Problem requirements: Across the entries below, please work out how many lines contain the string "khách" and give only the number.

Records for the exercise:
[Start of section]

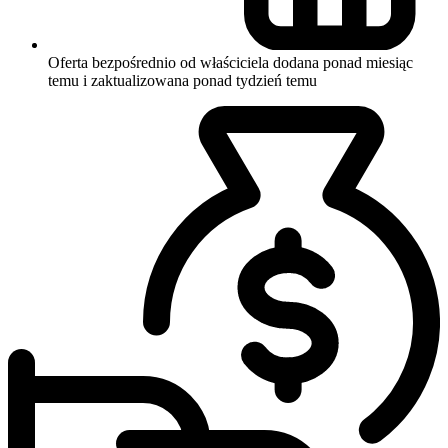
Oferta bezpośrednio od właściciela
dodana ponad miesiąc
temu i zaktualizowana ponad tydzień temu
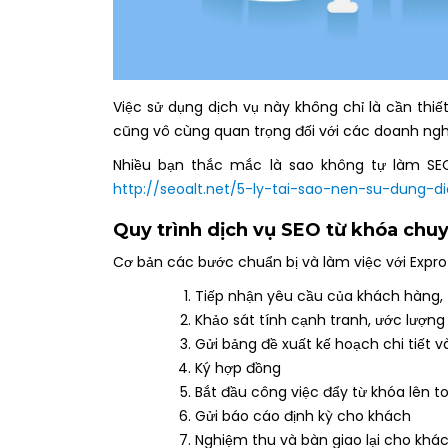
Việc sử dụng dịch vụ này không chỉ là cần th
cũng vô cùng quan trọng đối với các doanh nghiệ
Nhiều bạn thắc mắc là sao không tự làm SEO
http://seoalt.net/5-ly-tai-sao-nen-su-dung-
Quy trình
dịch vụ SEO
từ khóa chuy
Cơ bản các bước chuẩn bị và làm việc với Expro
Tiếp nhận yêu cầu của khách hàng, 
Khảo sát tính cạnh tranh, ước lượng 
Gửi bảng đề xuất kế hoạch chi tiết v
Ký hợp đồng
Bắt đầu công việc đẩy từ khóa lên t
Gửi báo cáo định kỳ cho khách
Nghiệm thu và bàn giao lại cho khá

[End of section]

Answer section: 2